Australia’s leading science organisation the CSIRO has published an open letter defending its work on energy costs from technologies like solar, wind, and nuclear, after federal opposition leader Peter Dutton claimed that the report had been “discredited”.

Last week, the Opposition leader claimed the GenCost report, a paper that estimates energy generation costings from different sources, had been “discredited.”

“It’s not relied on. It’s not a genuine piece of work. It doesn’t take into account some of the transmission costs, the costs around subsidies for the renewables,” Dutton said, per the ABC. He also told a fib: the GenCost report does include transmission costs.

His response on why the CSIRO couldn’t be relied on? “I think that’s been well documented”. A very (wrong) hot take.

These comments, got CSIRO chief executive Dr Doug Hilton riled up that he decided to put pen to paper through an open letter, and defended the organisation against such criticisms.

“For science to be useful and for challenges to be overcome it requires the trust of the community. Maintaining trust requires scientists to act with integrity. Maintaining trust also requires our political leaders to resist the temptation to disparage science,” Hilton said in the letter.
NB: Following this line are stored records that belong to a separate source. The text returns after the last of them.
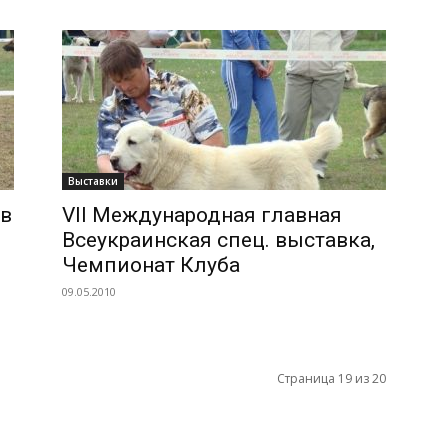
Выставки
 в
VII Международная главная
Всеукраинская спец. выставка,
Чемпионат Клуба
09.05.2010
Страница 19 из 20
“The GenCost report is updated each year and provides the very best estimates for the cost of future new-build electricity generation in Australia. The report is carefully produced, its methodology is clearly articulated, our scientists are open and responsive to feedback, and as is the case for all creditable science, the report is updated regularly as new data comes to hand.”

Naturally, Dutton made a response. Also per the ABC: “My point is that we need to compare apples with apples. At the moment, that report that was released, it doesn’t take into consideration all of the costs around renewables. I’m strongly in favour of renewables, but we need to keep the lights on and we need to keep our prices down.”

The CSIRO has been extremely careful with nuclear, when it put out its draft report in December, the company also put out a blog post explaining that it wasn’t against the technology, but when solar and wind are so much cheaper to produce, it simply wasn’t economical to pursue. The organisation’s estimations found that energy from Small Modular Reactors, or SMRs, would cost $509 per megawatt hour in 2023 (and could drop to $282 in 2030), while energy from wind and solar costs $112 in 2023, and could be as low as $82 in 2030.

Keep in mind, at the time, the closest SMR project to what Australia would hypothetically roll out had just been scrapped, the Carbon Free Power Project. It was binned because more recent costings were up to 70 per cent higher than originally calculated. It wasn’t even a controversial finding for CSIRO – it had the exact same opinion the year prior.

As someone who has been trying to follow this closely, nuclear seems to be poisoning the well a bit. The amount of vitriol I’ve seen online coming from nuclear advocates, and in my own inbox when I’ve written about the topic, has been exhausting, when the reality is that our leading scientists are saying it’s just not economical. We can beat the drum as much as we want, but even if they weren’t saying that energy providers would likely find out the hard way.

I can trust the CSIRO on nuclear, and so should you.